■ **ABOUT THIS TASK**: Could you return all of the records exactly as they stand?

◇ ◇ ◇ ◇ ◇ ◇ ◇

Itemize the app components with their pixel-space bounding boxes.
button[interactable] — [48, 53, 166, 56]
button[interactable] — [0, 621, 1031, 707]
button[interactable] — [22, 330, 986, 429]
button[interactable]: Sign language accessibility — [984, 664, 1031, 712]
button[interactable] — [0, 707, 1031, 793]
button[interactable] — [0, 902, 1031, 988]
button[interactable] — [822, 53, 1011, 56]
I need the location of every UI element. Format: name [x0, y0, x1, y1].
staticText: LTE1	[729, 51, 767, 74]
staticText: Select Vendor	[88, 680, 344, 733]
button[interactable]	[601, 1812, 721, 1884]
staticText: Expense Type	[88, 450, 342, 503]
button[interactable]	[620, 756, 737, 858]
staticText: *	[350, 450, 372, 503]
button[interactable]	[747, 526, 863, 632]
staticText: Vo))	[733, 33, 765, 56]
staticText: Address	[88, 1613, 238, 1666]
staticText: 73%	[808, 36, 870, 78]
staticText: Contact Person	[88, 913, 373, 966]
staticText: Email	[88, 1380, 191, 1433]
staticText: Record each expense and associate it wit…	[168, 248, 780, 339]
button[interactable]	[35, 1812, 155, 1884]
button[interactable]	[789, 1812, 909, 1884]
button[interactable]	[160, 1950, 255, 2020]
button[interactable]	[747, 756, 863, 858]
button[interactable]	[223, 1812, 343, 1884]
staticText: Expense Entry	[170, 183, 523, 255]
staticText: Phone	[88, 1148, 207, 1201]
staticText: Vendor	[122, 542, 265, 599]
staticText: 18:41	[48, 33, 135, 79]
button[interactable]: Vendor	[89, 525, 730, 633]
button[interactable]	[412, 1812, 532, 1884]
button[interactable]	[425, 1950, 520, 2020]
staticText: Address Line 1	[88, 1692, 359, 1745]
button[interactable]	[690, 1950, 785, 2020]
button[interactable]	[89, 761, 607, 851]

◇ ◇ ◇ ◇ ◇ ◇ ◇

■ **EXERCISE RESPONSE**:
Itemize the app components with their pixel-space bounding boxes.
button[interactable] — [48, 53, 166, 56]
button[interactable] — [0, 621, 1031, 707]
button[interactable] — [22, 330, 986, 429]
button[interactable]: Sign language accessibility — [984, 664, 1031, 712]
button[interactable] — [0, 707, 1031, 793]
button[interactable] — [0, 902, 1031, 988]
button[interactable] — [822, 53, 1011, 56]
I need the location of every UI element. Format: name [x0, y0, x1, y1].
staticText: LTE1	[729, 51, 767, 74]
staticText: Select Vendor	[88, 680, 344, 733]
button[interactable]	[601, 1812, 721, 1884]
staticText: Expense Type	[88, 450, 342, 503]
button[interactable]	[620, 756, 737, 858]
staticText: *	[350, 450, 372, 503]
button[interactable]	[747, 526, 863, 632]
staticText: Vo))	[733, 33, 765, 56]
staticText: Address	[88, 1613, 238, 1666]
staticText: 73%	[808, 36, 870, 78]
staticText: Contact Person	[88, 913, 373, 966]
staticText: Email	[88, 1380, 191, 1433]
staticText: Record each expense and associate it wit…	[168, 248, 780, 339]
button[interactable]	[35, 1812, 155, 1884]
button[interactable]	[789, 1812, 909, 1884]
button[interactable]	[160, 1950, 255, 2020]
button[interactable]	[747, 756, 863, 858]
button[interactable]	[223, 1812, 343, 1884]
staticText: Expense Entry	[170, 183, 523, 255]
staticText: Phone	[88, 1148, 207, 1201]
staticText: Vendor	[122, 542, 265, 599]
staticText: 18:41	[48, 33, 135, 79]
button[interactable]: Vendor	[89, 525, 730, 633]
button[interactable]	[412, 1812, 532, 1884]
button[interactable]	[425, 1950, 520, 2020]
staticText: Address Line 1	[88, 1692, 359, 1745]
button[interactable]	[690, 1950, 785, 2020]
button[interactable]	[89, 761, 607, 851]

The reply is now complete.